(Photo source: Cotidianul) Passing these two striking buildings joined by a passerelle whilst out for a walk with a friend on Friday afternoon, I wondered, not for the first time, what tales lay behind them. Somebody had told me a long time ago that the larger one on the right had been a synagogue, and this medieval-looking edifice in the middle of the city certainly does have something synagogue-ish about it, with its imposing neo-gothic architecture.
A security guard in a yellow plastic jacket (he must have been boiling in 35°) was behind the gate in the courtyard. Seeing us standing there, he and a woman he was chatting to came over to see what we were up to.
"Sorry to bother you. Could you tell me anything about these incredible buildings?" I asked him.
He looked at me as if I must have been hit on the head by a flying bag of spanners, and shrugged.
"Was this one ever a synagogue?" I indicated to the right-hand building.
"No. Never," he replied.
"So, what was it?" I persisted.
(Photo source: Sarah in Romania) Of course he wanted to know where I was from and why I was so interested, so I explained that I had passed it many times and was simply curious to learn the history of such a majestic pair of buildings.
Satisfied that I wasn't related to anyone out to claim back a heritage or with some other hidden motive apart from admiration of the touristic sort, he explained that it had been a factory in the times of Regele Mihai, but didn't know what kind.

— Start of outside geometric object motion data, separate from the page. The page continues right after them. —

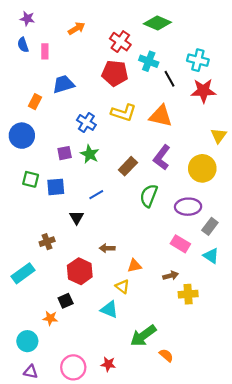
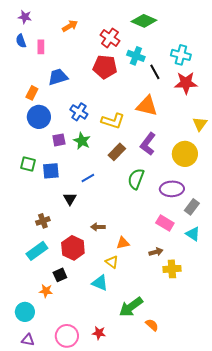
yellow L-shape: (124, 113) -> (113, 121), moved
blue circle: (22, 136) -> (39, 117), moved
cyan rectangle: (23, 273) -> (37, 251), moved

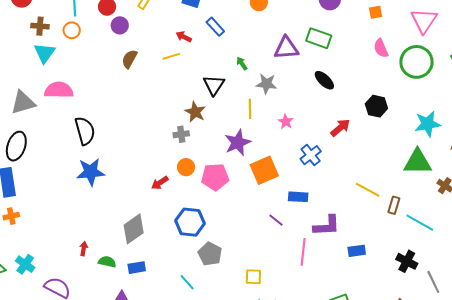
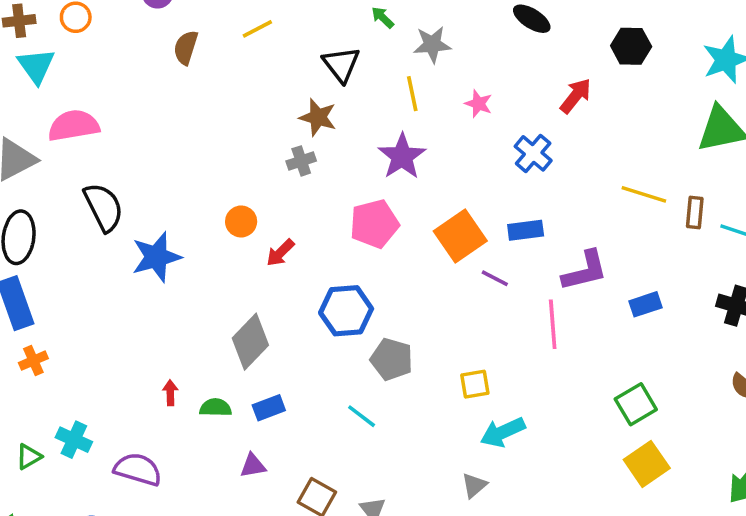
black semicircle: (85, 131) -> (104, 207), moved
orange circle: (186, 167) -> (241, 221), moved
orange square: (264, 170) -> (460, 236), moved

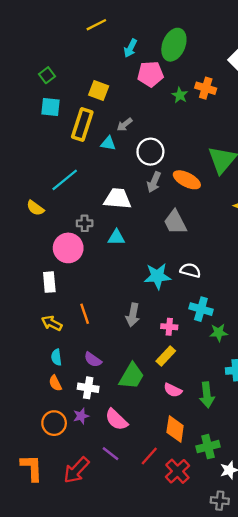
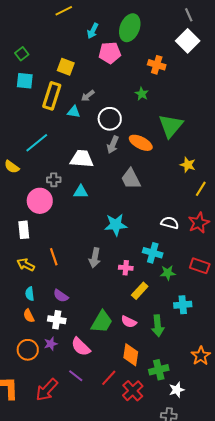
green star: (180, 95) -> (142, 94), moved
white semicircle: (190, 270) -> (170, 223), moved
yellow rectangle: (166, 356) -> (140, 291), moved
green trapezoid: (132, 376) -> (102, 322), moved

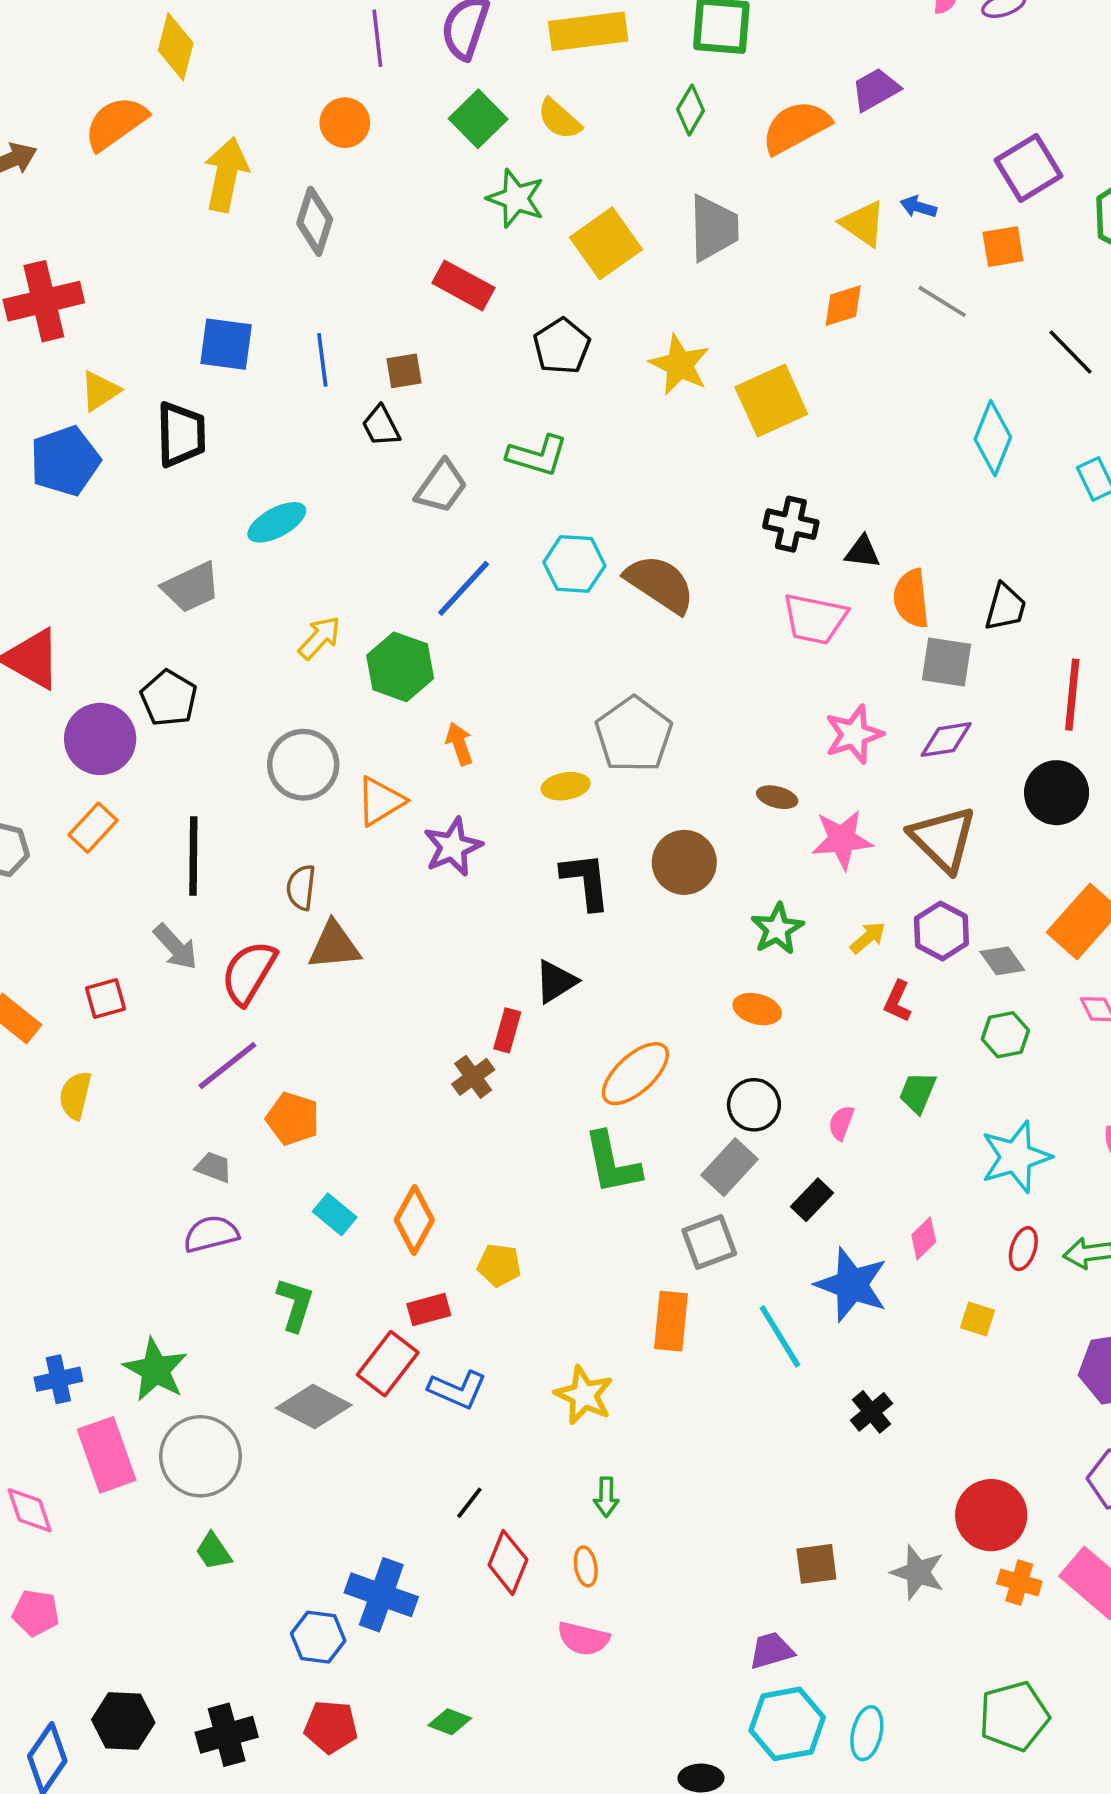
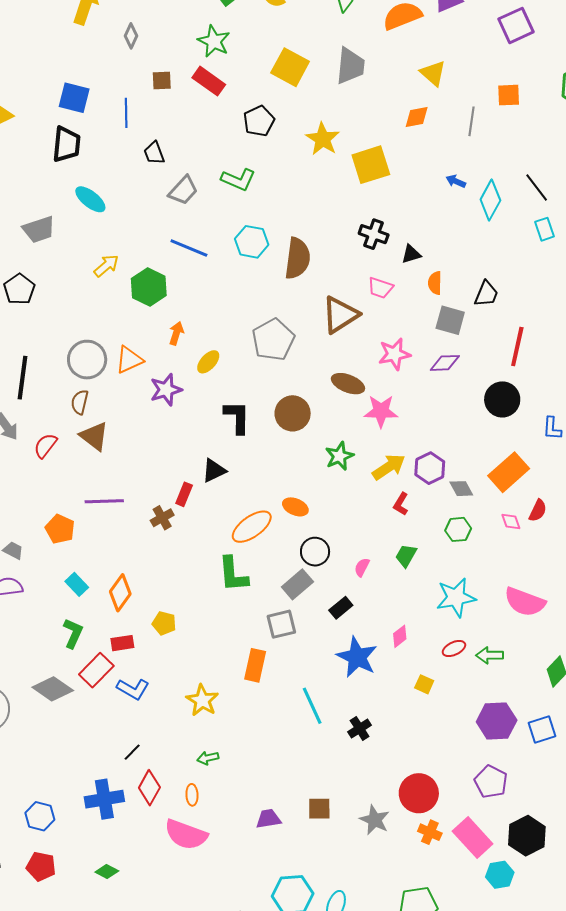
purple square: (1029, 168) -> (516, 25), moved
green star: (516, 198) -> (214, 41), moved
blue arrow: (918, 207) -> (456, 181), moved
gray diamond: (315, 221) -> (131, 36), size x0.7
yellow square: (606, 243) -> (290, 67), turned -33
gray line: (942, 301) -> (471, 121), turned 60
black line: (1071, 352) -> (537, 187), moved
brown square: (404, 371) -> (162, 80), moved
black trapezoid: (181, 434) -> (67, 144), moved
cyan ellipse: (277, 522) -> (90, 199), turned 60
black triangle: (862, 552) -> (411, 254), turned -30
brown semicircle: (660, 584) -> (297, 258), turned 57
blue line: (464, 588) -> (189, 248), turned 63
orange semicircle: (911, 599) -> (435, 283), size x0.7
pink trapezoid: (815, 619) -> (380, 288), size x0.7
orange arrow: (459, 744) -> (176, 333), turned 30
gray circle: (303, 765) -> (87, 360), moved
yellow ellipse: (566, 786) -> (208, 362), moved, turned -45
brown ellipse: (777, 797) -> (348, 384), size x1.5
brown triangle: (943, 839) -> (340, 315), moved, turned 36
yellow arrow: (868, 938) -> (389, 467), size x1.6
brown triangle: (334, 946) -> (94, 436), turned 36
red semicircle: (249, 973) -> (45, 446), size x0.7
orange ellipse: (757, 1009) -> (295, 507), moved
purple line: (227, 1066) -> (104, 501), moved, turned 30
red ellipse: (1023, 1249) -> (454, 649), turned 40
green L-shape: (295, 1304) -> (73, 633), moved
cyan line: (780, 1336) -> (312, 706), moved
green arrow: (606, 1497) -> (208, 758), turned 70
blue cross: (381, 1595) -> (104, 799), moved, turned -36
pink semicircle: (583, 1639) -> (186, 834), size x1.5
purple trapezoid: (771, 1651) -> (268, 819), moved

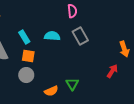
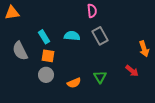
red arrow: (112, 71) -> (132, 71), turned 96
green triangle: (72, 84) -> (100, 77), moved
orange semicircle: (51, 91) -> (74, 83), moved

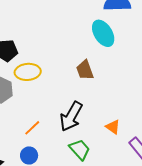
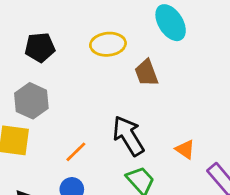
yellow ellipse: (28, 72) -> (108, 44), moved
black arrow: (71, 116) -> (128, 136), turned 120

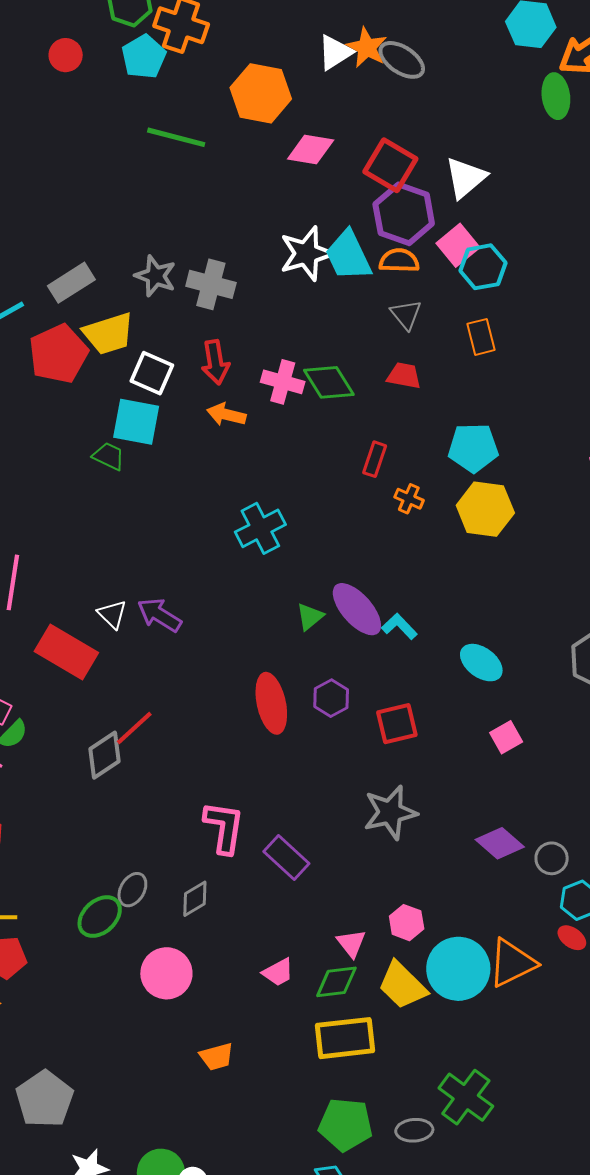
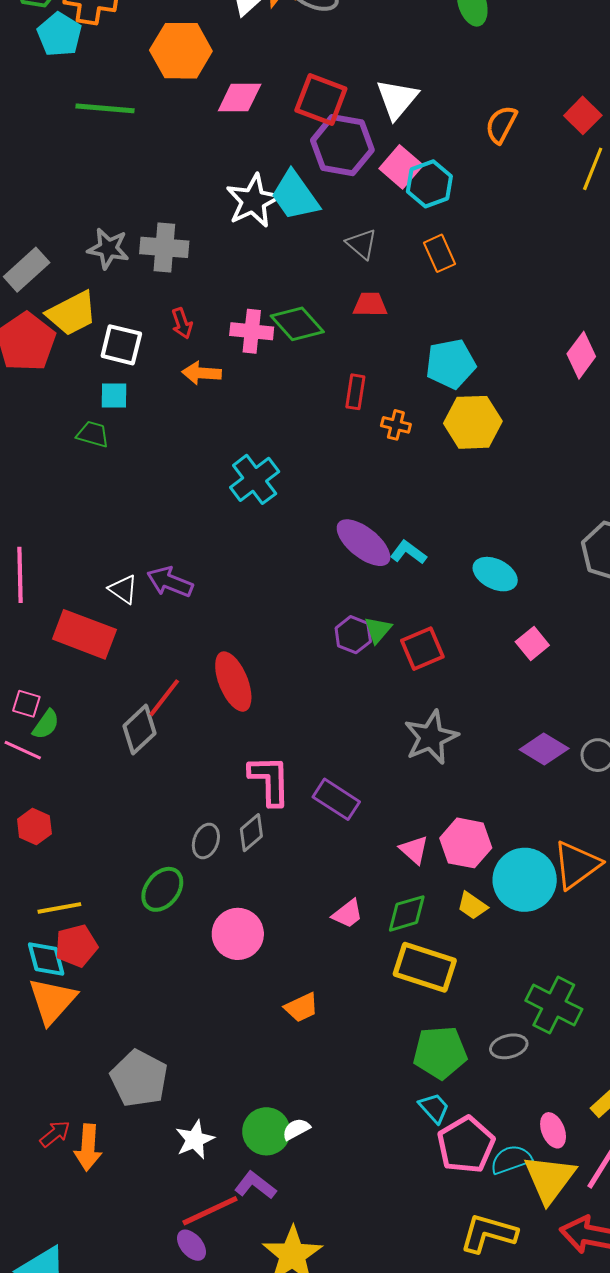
orange semicircle: (399, 261) -> (501, 124), moved, turned -54
red arrow: (215, 362) -> (182, 323), size x0.7
cyan square: (136, 422) -> (114, 396), size x0.6
green triangle: (310, 617) -> (378, 630), moved
red ellipse: (271, 703) -> (233, 682), moved
gray ellipse: (132, 890) -> (206, 841), moved
gray diamond: (195, 899) -> (251, 833), moved
pink hexagon: (407, 923) -> (466, 843), size x1.4
pink triangle: (351, 943) -> (414, 850), moved
yellow trapezoid: (402, 985) -> (472, 906), size x0.6
yellow rectangle: (345, 1038) -> (425, 967), turned 34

Now, he told me, it was used to store archives.
Pleasantly surprised to find a guard who actually knew something about the buildings he was taking care of, we thanked him very much, lingered in front of the larger building a while longer as my imagination went bonkers and then continued our walk. I was determined to find out more as soon as I got home.
We did rather doubt the security guard's explanation, though. How on earth could such a stunning building have been a factory? And archives, I thought as we walked. Really? With grimey windows and such an unoccupied air? Could it house something as important as a part of the country's archives? And what about the ornate house next door?
When I got home, I put out a message to friends asking for info.
Mara Popa replied almost at once with THIS article written by Dan Ghelase in Cotidianul featuring some splendid photos of the interior plus THIS video, and confirmation that the larger building had indeed been a factory. For carriages.
A monument of industrial architecture, it is registered on the LMI as a category B, reference B-II-m-B-19597.
Radu Oltean then answered with the same info, adding that the first building, more residential-looking but in the same sort of architectural style, had been home to the factory's owner.
(Photo source: Sarah in Romania) Next came a very informative reply from Silvia Colfescu who said that the richly decorated predominantly neo-gothic house with Art Nouveau detail dated pre-1899 and, due to its style, could possibly have been the work of architect Ziegfried Kofszinsky also responsible for Carul cu Bere, whilst the newer factory with its eclectic façade and decorative Byzantine-Moorish elements was built between 1911-1927 by German architect H.I. Rieber. The Carriage Factory, she explained, became a car service (garage?) for German cars during the interbellic period until it was nationalised.
Today, she wrote, the Carriage Factory (or Rieber Factory, as it was known) building is owned by the state and does indeed house a section of Romania's National Archives, whilst the house, says Dan Ghelase's article (dated 2014), is in the throes of a restitution battle.
So now we know. And the security guard wasn't far off after all.
For more information, see Metropotam and Hai la Bord.
My thanks to Mara Popa, Radu Oltean and Silvia Colfescu for all their wonderful information so promptly shared.